まず、20 μlのろ過培養ブロスが、DTPA を含まない180 μl TIDE(登録商標)コンパクト洗剤溶液により希釈され、iEMS 振とう器で5分事前混合された後に更にInnova振とう器で培養された。プレートは32℃、200rpmで合計60分培養された。更に20 μ]のろ過された培養ブロスはDTPA を含む1 80 μl TIDE(登録商標)コンパクト洗剤溶液により希釈され、iEMS振とう器で5分事前混合された後に更にInnova振とう器で培養された。プレートは20℃、200rpmで全40分培養された。更に20 μlのこれらの何れの溶液も180 μl MES希釈緩衝液により希釈され、及び10 μlのこの溶液は190 μl AGLA基質溶液により、25℃に事前加熱されたプレートで希釈された。
蛍光測定が励起350 nm 及び発光415 nmで行われた。蛍光分光計のソフトが各ウエルの蛍光の反応増加率をミリ-RFU /分の直線回帰線に従い計算した:
残留活性のパーセント:(ストレス負荷条件の傾き)*100/ストレス無負荷条件の傾き)
F.2−アミノベンゾイル−L−アラニルグリシル−L−ロイシル-L-アラニノ−4−ニトロベンジルアミド プロテアーゼ アッセイ(Abz-AGLA-Nba)
(2-Aminobenzoyl-L-alanylglycyI-L-leucyI-L-alanino-4-nitrobenzyIaπiide Protease Assay (Abz-AGLA-Nba))

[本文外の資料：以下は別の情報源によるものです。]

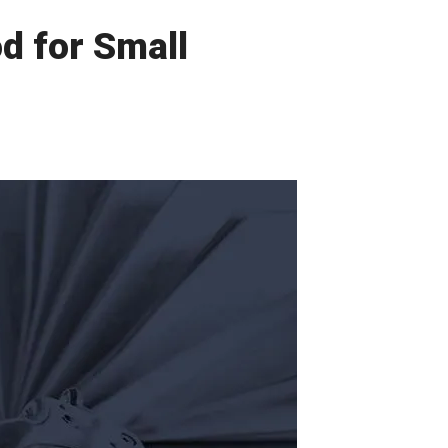
d for Small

以下に記載の方法は、時間及び場所に関わりなく再生可能なプロテアーゼアッセイデータを産み出すあるレベルの技術的詳細を提供する。アッセイはある与えられた実験室条件に適合しうるが、改変された手順により得られるデータは全て元の方法により作り出される結果と調整されねば成らない。中性金属プロテーゼは2−アミノベンゾイル−L−アラニルグリシル−L−ロイシル-L-アラニノ−4−ニトロベンジルアミド (2-aminobenzoyl-L-alanylglycyI-L-leucyI-L-alanino-4-nitrobenzyIaπiide)(Abz-AGLA-Nba))のグリシン及びロイシンの間のペプチド結合を開裂する。
52.6 mM MES/NaOH, 2.6 niM CaCl2, pH 6.5 − MES緩衝液
MES酸(10.28 g) 及び292 mg 無水CaCl2が約900mLの純水に溶解された。液はNaOHでpH 6.5まで滴定された(25℃又は温度調節pHプローブにより)。pH調整された緩衝液は全容量が1Lとされた。最終溶液は0.22 μm殺菌フィルターでろ過され、室温に保たれた。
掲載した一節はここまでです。